**EXERCISE REQUIREMENTS**
Using the data that follows, return exactly the lines from the one that contains "Languages & Tools" through the one that contains "Industry Recognized", ends included.

**EXERCISE DATA**
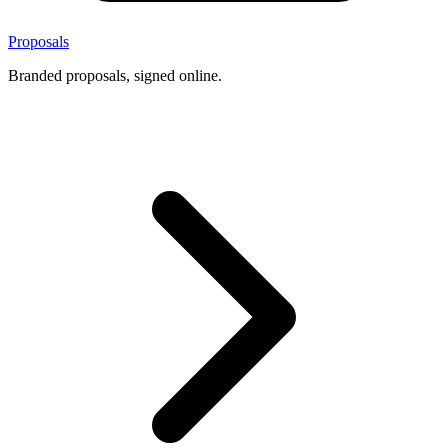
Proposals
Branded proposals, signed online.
...
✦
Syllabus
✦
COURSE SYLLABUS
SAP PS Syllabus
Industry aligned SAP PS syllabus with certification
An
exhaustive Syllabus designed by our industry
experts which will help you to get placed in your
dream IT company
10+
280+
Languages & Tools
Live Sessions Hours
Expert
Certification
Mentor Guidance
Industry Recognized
* * *
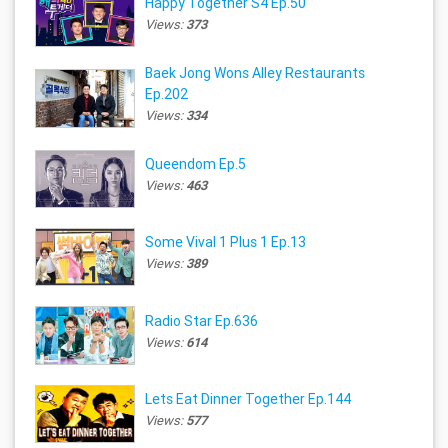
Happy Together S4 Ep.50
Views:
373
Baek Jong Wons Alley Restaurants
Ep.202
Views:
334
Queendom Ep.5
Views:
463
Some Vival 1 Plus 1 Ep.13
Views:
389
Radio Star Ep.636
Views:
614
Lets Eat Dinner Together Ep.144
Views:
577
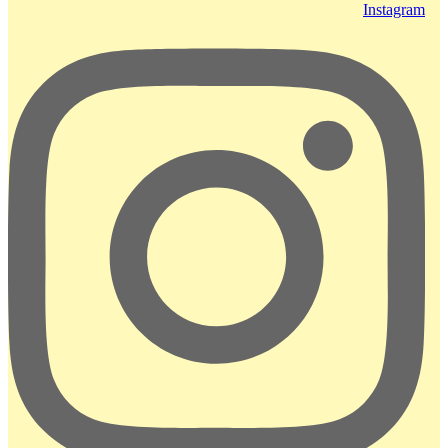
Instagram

**ANSWER FOR THIS EXERCISE**
Languages & Tools
Live Sessions Hours
Expert
Certification
Mentor Guidance
Industry Recognized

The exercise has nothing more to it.